---- DATA SHOWN
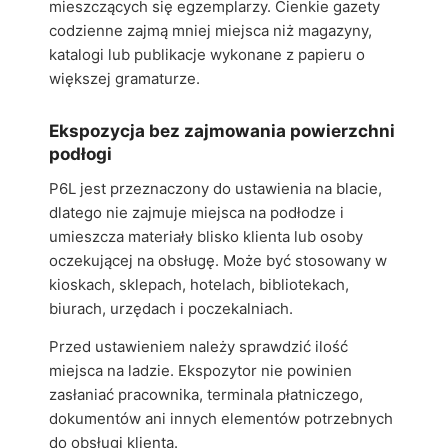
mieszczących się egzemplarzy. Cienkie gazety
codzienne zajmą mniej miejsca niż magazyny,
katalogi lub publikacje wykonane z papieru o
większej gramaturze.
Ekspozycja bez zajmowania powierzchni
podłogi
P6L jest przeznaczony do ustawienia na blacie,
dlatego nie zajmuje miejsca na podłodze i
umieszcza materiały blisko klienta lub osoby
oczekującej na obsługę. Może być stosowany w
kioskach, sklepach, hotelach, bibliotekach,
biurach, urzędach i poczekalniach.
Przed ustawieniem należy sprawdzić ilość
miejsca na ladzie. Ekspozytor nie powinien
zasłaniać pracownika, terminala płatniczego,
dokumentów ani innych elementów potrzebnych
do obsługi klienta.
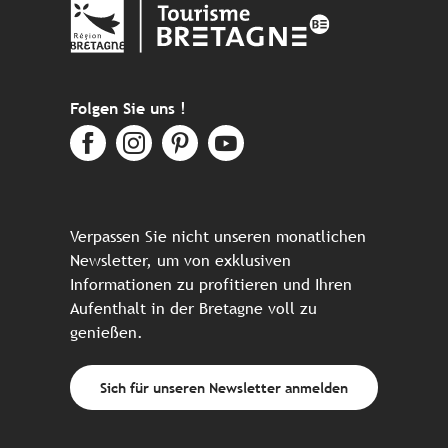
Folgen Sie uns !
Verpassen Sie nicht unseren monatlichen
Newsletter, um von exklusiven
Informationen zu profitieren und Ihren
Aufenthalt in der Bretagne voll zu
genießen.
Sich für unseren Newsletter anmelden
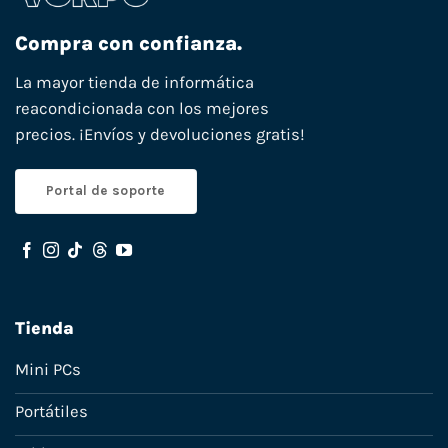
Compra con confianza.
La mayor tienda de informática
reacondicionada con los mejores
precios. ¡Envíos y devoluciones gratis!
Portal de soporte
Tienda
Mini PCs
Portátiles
--------
WORK ITEM
Can you retype every record above exactly, leaving out the pictures?

EXERCISE OUTPUT
mieszczących się egzemplarzy. Cienkie gazety
codzienne zajmą mniej miejsca niż magazyny,
katalogi lub publikacje wykonane z papieru o
większej gramaturze.
Ekspozycja bez zajmowania powierzchni
podłogi
P6L jest przeznaczony do ustawienia na blacie,
dlatego nie zajmuje miejsca na podłodze i
umieszcza materiały blisko klienta lub osoby
oczekującej na obsługę. Może być stosowany w
kioskach, sklepach, hotelach, bibliotekach,
biurach, urzędach i poczekalniach.
Przed ustawieniem należy sprawdzić ilość
miejsca na ladzie. Ekspozytor nie powinien
zasłaniać pracownika, terminala płatniczego,
dokumentów ani innych elementów potrzebnych
do obsługi klienta.
Folgen Sie uns !
Verpassen Sie nicht unseren monatlichen
Newsletter, um von exklusiven
Informationen zu profitieren und Ihren
Aufenthalt in der Bretagne voll zu
genießen.
Sich für unseren Newsletter anmelden
Compra con confianza.
La mayor tienda de informática
reacondicionada con los mejores
precios. ¡Envíos y devoluciones gratis!
Portal de soporte
Tienda
Mini PCs
Portátiles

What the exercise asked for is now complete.